Assigned task:
Repeat the lines from the line with "四個回合進行，每支隊伍派出三名隊員出戰。最" to the line with "隊榮獲團隊三等獎，東風日產乘用車公司東風日" in the listing below, keeping both end lines and adding nothing.
=======
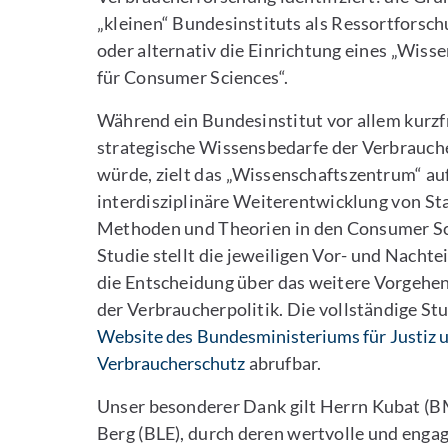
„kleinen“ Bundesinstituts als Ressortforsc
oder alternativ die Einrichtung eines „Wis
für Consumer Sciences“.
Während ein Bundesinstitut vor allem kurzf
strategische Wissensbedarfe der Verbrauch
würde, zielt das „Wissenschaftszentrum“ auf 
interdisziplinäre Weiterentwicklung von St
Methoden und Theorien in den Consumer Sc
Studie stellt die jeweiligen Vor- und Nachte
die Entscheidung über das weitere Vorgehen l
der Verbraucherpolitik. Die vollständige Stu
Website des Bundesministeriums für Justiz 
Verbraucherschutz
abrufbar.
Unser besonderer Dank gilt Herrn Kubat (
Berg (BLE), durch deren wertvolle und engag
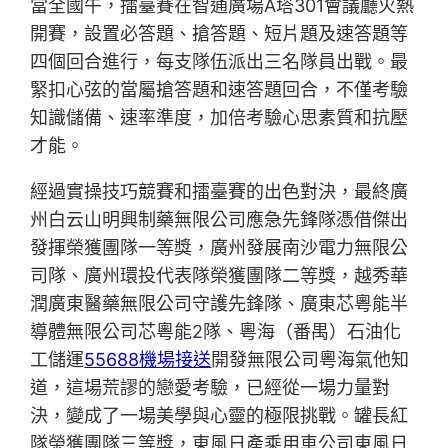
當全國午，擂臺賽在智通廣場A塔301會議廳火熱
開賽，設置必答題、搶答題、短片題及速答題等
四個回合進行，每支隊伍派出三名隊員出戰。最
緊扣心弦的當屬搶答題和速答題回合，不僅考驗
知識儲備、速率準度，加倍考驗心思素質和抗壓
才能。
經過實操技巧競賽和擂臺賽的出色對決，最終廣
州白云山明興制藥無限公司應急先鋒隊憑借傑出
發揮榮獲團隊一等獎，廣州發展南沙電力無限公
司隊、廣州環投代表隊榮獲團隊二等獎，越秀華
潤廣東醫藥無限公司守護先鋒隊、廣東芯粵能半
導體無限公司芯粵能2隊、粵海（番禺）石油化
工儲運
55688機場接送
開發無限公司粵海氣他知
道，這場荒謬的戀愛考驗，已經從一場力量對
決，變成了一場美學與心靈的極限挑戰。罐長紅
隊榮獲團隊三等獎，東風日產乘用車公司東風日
=======
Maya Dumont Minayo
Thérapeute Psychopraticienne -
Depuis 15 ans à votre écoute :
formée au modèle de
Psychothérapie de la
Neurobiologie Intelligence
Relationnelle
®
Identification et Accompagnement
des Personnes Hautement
=======
Solution below:
四個回合進行，每支隊伍派出三名隊員出戰。最
緊扣心弦的當屬搶答題和速答題回合，不僅考驗
知識儲備、速率準度，加倍考驗心思素質和抗壓
才能。
經過實操技巧競賽和擂臺賽的出色對決，最終廣
州白云山明興制藥無限公司應急先鋒隊憑借傑出
發揮榮獲團隊一等獎，廣州發展南沙電力無限公
司隊、廣州環投代表隊榮獲團隊二等獎，越秀華
潤廣東醫藥無限公司守護先鋒隊、廣東芯粵能半
導體無限公司芯粵能2隊、粵海（番禺）石油化
工儲運
55688機場接送
開發無限公司粵海氣他知
道，這場荒謬的戀愛考驗，已經從一場力量對
決，變成了一場美學與心靈的極限挑戰。罐長紅
隊榮獲團隊三等獎，東風日產乘用車公司東風日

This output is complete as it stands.